Failing to recognize a marriage deprives same-sex couples of various liberties. This includes the previously mentioned death benefits, property inheritance, medical power of attorney, automatic child custody, spousal privilege in a criminal or civil case, etc.
Only spousal privilege is something that cannot be gained through existing legal measures. I would not consider it a right either.
Irrelevant.
It is relevant when you invoke the horrific image of Jim Crow as part of your propaganda.
No, but if the state offers them at all, they must comply with the Equal Protection clause.
Under any objective interpretation they do comply. We do not have much in the way of objective judges, though.
Besides, you're wrong. Race and gender are protected classifications under the 14th amendment. Number of persons in a contract is not.
Religion is a protected classification and there are religions where polygamy is encouraged. It is not the same as children or animals as one is an issue of consent and the other an issue of personhood. Fundamentally different legal principles are at issue there.
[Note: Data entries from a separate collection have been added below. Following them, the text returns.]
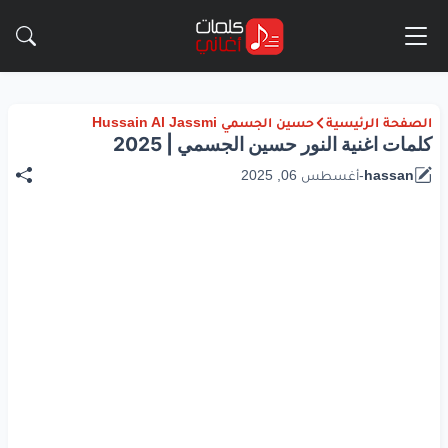
الصفحة الرئيسية
حسين الجسمي Hussain Al Jassmi
كلمات اغنية النور حسين الجسمي | 2025
hassan
-
أغسطس 06, 2025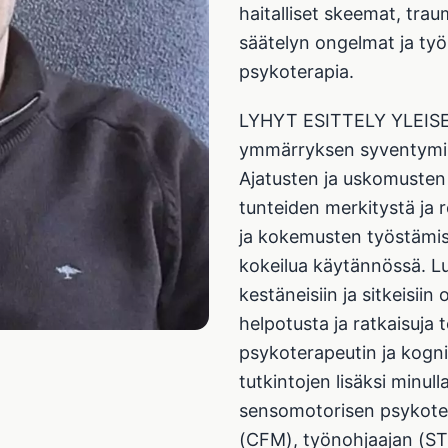
haitalliset skeemat, tra
säätelyn ongelmat ja ty
psykoterapia.
LYHYT ESITTELY YLEISE
ymmärryksen syventymistä
Ajatusten ja uskomusten 
tunteiden merkitystä ja r
ja kokemusten työstämis
kokeilua käytännössä. Lu
kestäneisiin ja sitkeisii
helpotusta ja ratkaisuja 
psykoterapeutin ja kogni
tutkintojen lisäksi minull
sensomotorisen psykoter
(CFM), työnohjaajan (ST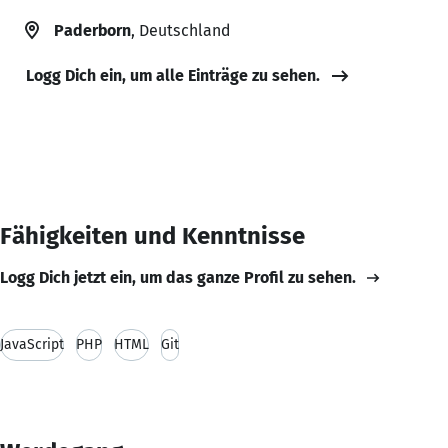
Paderborn
, Deutschland
Logg Dich ein, um alle Einträge zu sehen.
Fähigkeiten und Kenntnisse
Logg Dich jetzt ein, um das ganze Profil zu sehen.
JavaScript
PHP
HTML
Git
Polygamy bans could easily be argued as a product of morality being enforced through legislation and as discrimination against religions that encourage polygamy.
So you think interracial marriage bans are constitutional?
The ones that were generally on the books were unconstitutional in various ways. I would say that they were not unconstitutional in the sense of violating a "right to marry". Unlike with gay marriage "bans", which are really just legal definitions of marriage that exclude same-sex marriage along the lines of the traditional definition, interracial marriage bans were more like outright bans that imposed penalties. Whether any version of a law barring recognition to interracial marriage would have constitutional issues depends. Given the difficulties in defining and identifying race, one could argue that it would be an equal protection issue on those grounds. Basically, since certain cases would leave the validity of a marriage subject to individual opinions, it would not really offer people equal protection as a marriage could be considered interracial in one jurisdiction and intraracial in another.